4 outputs labels for image classification

Hi folks,
How are you today?

I’m doing research at audio technology. But I have happened to utilize CNN to classify sounds.

I have 8000 audio samples with 4 labels for each. Each label is just a float number.
I want to build a model to classify the new audio for which the labels belongs.
How can I create a CNN and predict the 4 multiple labels as output? What kind of layers do I need?


Here is how my metaData looks like:

The image spectra are based on those 4 parameters: A, Fw, P, and Fi. The generated audio samples iare produced through a group of algorithm, but each time we only choose one underlying algorithm. So any trained model is a reflection of that algorithm.
My working flow is: audio → spectrum → training model → evaluating.
At the end, I want to create a model which can predict a new audio sample generated by the same algorithm.

Are the labels discrete classes or intended to be continuous values? In either case you likely do not need to do anything special as a first attempt using a standard classification back bone as they will output continuous logits by default. For a multilabel objective you could use e.g., BCEWithLogitsLoss — PyTorch 1.11.0 documentation and for a regression objective you could use e.g., MSELoss — PyTorch 1.11.0 documentation

Hello eqy,
Thanks for your very early response to me.
In this project, the audio samples have been transformed to spectra. Actually, each audio is generated by a group of algorithms where the 4 labels are the factors.
So, I wish I could build a CNN and feed the trained model with a new bunch of audio and hope the model could give the predictions(4 labels in float) back for me.

The 4 labels for each audio and according spectrum are randomly generated.

The first layer of the model should be conv2d, and so on. But how can I define the last linear lawyer as the labels are randomly generated. On the control, if we are training a speech audio, our labels is easy as [yes, no, cat, dog]. But in my case, the labels are unpredictable.

So, can you give a a simple demo to address the model?


I’m a bit confused here, could you give an example of what the randomly generated labels would look like? If they are actually “unpredictable,” then I’m wondering if it would make sense to frame it as a learning task?

1 Like

Hi eqy,

Here it is.

First, I use a group of algorithms to generate the audio samples but each time a certain algorithm. So the trained model should be the reflection of that algorithm.
Next, the 4 labels are randomly selected within a given range, and then the audio samples are based on those 4 labels and the algorithm.
So, what I want to implement is to create a model and feed the trained model a new audio sample generated by the same selected algorithm, and hope the model give me the prediction(4 labels) back.
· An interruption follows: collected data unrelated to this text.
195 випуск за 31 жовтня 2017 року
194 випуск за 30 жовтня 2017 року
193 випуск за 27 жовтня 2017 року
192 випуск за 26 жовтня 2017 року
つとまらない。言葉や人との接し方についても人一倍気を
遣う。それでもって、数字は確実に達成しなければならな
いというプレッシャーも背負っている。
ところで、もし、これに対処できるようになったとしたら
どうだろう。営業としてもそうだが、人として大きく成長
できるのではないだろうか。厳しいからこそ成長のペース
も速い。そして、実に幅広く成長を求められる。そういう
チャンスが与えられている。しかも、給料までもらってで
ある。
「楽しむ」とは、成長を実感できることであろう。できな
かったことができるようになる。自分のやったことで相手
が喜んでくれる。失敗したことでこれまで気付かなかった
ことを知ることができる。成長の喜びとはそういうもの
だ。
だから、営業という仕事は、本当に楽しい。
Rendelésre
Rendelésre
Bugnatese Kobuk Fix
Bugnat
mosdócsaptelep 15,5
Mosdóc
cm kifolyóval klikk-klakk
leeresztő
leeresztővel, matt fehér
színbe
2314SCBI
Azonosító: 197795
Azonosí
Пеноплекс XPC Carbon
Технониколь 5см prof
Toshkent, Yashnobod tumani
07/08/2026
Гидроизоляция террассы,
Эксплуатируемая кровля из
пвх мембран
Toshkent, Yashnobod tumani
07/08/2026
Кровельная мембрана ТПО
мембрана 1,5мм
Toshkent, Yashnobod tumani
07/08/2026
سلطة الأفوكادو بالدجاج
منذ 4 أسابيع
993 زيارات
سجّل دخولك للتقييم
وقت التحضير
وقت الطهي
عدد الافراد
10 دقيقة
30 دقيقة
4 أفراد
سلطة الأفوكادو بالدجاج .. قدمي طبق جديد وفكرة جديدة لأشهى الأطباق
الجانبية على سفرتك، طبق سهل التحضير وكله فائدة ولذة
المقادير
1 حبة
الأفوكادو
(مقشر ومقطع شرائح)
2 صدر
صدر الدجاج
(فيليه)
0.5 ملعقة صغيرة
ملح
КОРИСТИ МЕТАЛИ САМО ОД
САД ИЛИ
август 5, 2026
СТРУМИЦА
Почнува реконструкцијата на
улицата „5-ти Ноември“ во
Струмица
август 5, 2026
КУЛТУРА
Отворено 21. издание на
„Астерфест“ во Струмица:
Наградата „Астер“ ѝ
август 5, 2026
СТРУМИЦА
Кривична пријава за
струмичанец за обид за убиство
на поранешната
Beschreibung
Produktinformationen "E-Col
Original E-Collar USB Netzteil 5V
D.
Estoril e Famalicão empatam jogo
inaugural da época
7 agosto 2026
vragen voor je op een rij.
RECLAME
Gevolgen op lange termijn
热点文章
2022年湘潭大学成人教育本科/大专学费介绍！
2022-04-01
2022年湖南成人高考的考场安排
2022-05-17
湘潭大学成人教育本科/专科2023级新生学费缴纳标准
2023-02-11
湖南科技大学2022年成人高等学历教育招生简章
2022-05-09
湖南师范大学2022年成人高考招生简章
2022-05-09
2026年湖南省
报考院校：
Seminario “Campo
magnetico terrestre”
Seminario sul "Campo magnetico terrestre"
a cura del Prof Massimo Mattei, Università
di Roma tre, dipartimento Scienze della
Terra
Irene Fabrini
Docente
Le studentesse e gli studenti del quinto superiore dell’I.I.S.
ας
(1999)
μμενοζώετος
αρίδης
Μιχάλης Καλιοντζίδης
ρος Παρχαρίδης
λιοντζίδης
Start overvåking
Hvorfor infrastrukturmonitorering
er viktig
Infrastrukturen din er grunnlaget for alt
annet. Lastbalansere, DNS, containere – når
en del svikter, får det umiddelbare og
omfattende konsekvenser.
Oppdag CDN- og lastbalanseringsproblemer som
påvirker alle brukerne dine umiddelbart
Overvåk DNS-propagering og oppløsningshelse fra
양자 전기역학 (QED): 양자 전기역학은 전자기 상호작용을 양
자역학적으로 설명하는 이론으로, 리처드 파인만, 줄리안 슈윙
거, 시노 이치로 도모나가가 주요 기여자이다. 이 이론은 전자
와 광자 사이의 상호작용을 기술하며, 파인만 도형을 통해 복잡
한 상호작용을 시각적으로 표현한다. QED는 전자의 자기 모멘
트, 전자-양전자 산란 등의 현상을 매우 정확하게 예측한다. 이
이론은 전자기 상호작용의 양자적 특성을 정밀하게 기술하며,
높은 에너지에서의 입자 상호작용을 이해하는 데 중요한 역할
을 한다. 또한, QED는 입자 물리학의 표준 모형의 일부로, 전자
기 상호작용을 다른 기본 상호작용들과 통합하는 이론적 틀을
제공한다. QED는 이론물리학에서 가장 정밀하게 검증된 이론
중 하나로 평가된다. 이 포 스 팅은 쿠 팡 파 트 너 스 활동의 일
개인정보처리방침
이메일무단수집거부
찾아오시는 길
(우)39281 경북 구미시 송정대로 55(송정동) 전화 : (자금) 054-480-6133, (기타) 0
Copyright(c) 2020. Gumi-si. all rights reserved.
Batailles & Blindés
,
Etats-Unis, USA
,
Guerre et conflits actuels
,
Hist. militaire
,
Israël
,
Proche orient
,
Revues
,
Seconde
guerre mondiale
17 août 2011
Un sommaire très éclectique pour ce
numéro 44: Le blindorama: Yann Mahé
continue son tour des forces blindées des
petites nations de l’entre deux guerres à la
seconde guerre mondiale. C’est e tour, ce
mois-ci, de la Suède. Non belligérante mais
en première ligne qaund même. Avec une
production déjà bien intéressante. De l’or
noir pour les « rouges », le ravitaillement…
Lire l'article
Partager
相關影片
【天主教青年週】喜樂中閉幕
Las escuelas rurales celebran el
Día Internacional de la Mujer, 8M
How can I define the CNN model class and implement the forward function?


Please take a look at the MNIST and ImageNet examples linked above for a recipe involving defining your own model or using a preexisting architecture.

From the table linked it looks like the labels are “continuous,” so you might want to start off with MSE and tune things from there (e.g., normalizing the labels etc. if they are varied in scale, etc.).

1 Like

Hi, eqy,
Thanks for your message.

Oh, that’s good.
But in my case, the labels are digits generated randomly from a given range, like [20, 50] or so.
I looked at the MNIST example, and torch.nn.CrossEntropyLoss() was used.
I used the same loss function as well, but have several runtime errors.


  • What loss function do you suggest?
  • How can I define my output layer since there are uncountable outputs in theory. It’s not simply going down on 2 or 3 categories. The output labels should be a random guess from the same range.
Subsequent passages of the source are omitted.